MATERIAL FOR THIS TASK section start

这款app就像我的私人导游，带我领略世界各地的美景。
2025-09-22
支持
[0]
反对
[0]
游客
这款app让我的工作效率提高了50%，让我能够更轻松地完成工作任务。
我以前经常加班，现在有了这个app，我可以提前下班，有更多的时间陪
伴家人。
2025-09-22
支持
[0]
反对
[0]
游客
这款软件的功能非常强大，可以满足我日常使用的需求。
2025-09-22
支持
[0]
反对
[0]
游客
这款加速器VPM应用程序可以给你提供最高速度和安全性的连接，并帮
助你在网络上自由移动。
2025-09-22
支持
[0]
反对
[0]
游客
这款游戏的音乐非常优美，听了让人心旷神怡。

MATERIAL FOR THIS TASK section end
MATERIAL FOR THIS TASK section start

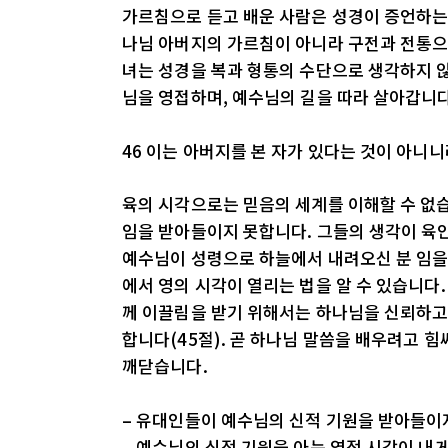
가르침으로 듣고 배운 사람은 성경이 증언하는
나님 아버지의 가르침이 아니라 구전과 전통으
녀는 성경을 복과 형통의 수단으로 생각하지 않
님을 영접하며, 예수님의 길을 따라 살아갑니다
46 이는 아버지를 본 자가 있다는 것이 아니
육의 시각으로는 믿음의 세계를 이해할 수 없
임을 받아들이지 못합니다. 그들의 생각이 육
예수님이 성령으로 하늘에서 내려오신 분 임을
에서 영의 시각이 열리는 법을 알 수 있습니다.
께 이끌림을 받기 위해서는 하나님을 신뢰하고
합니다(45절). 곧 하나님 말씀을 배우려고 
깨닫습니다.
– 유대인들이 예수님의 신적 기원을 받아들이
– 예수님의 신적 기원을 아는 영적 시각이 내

MATERIAL FOR THIS TASK section end

▶ [REQUIREMENT]:
Once you reach the line with "这款app就像我的私人导游，带我领略世界各地的美景。" in the data above, copy it and every line after it exactly, up to and including the line with "这款游戏的音乐非常优美，听了让人心旷神怡。".

▶ [REPLY TO THE TASK]:
这款app就像我的私人导游，带我领略世界各地的美景。
2025-09-22
支持
[0]
反对
[0]
游客
这款app让我的工作效率提高了50%，让我能够更轻松地完成工作任务。
我以前经常加班，现在有了这个app，我可以提前下班，有更多的时间陪
伴家人。
2025-09-22
支持
[0]
反对
[0]
游客
这款软件的功能非常强大，可以满足我日常使用的需求。
2025-09-22
支持
[0]
反对
[0]
游客
这款加速器VPM应用程序可以给你提供最高速度和安全性的连接，并帮
助你在网络上自由移动。
2025-09-22
支持
[0]
反对
[0]
游客
这款游戏的音乐非常优美，听了让人心旷神怡。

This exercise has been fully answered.